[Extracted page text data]
[Start of section]

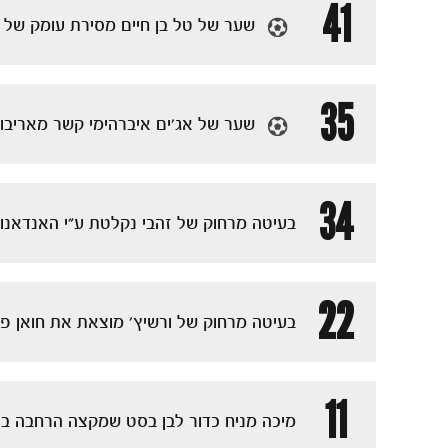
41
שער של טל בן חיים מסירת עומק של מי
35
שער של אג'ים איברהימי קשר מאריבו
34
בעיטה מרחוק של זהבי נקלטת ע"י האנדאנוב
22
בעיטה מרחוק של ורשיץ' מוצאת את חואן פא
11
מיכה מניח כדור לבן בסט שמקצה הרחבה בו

[End of section]
[Start of section]

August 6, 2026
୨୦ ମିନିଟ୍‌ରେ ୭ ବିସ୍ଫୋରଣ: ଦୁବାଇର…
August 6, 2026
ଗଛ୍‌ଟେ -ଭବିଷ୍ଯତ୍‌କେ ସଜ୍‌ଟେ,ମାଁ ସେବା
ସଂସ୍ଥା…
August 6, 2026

[End of section]
[Start of section]

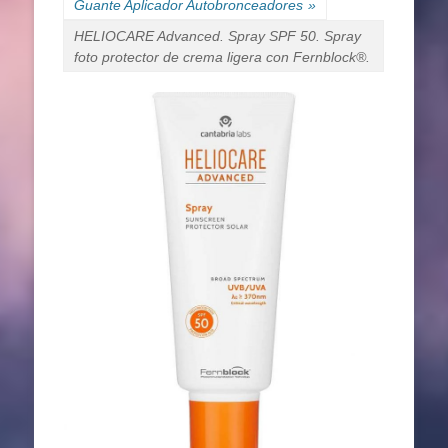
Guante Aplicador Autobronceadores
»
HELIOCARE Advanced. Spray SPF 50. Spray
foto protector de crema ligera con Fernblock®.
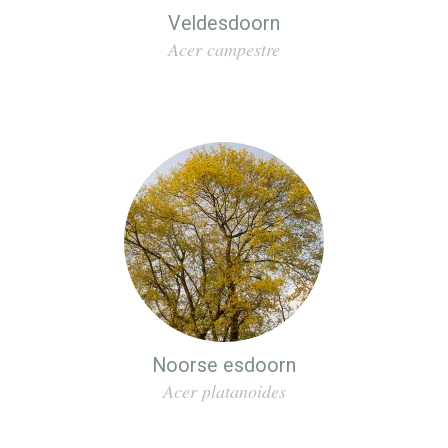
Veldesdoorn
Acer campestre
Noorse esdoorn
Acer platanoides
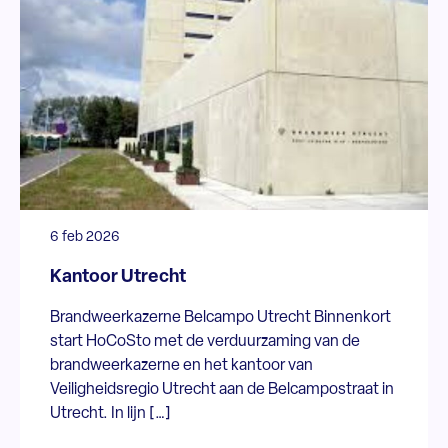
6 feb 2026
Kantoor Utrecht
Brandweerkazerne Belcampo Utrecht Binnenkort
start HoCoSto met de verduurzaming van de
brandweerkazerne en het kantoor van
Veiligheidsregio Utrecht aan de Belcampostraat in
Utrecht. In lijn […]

[End of section]

Task item » Please count the lines above containing "בעיטה"; number only.

Task response » 2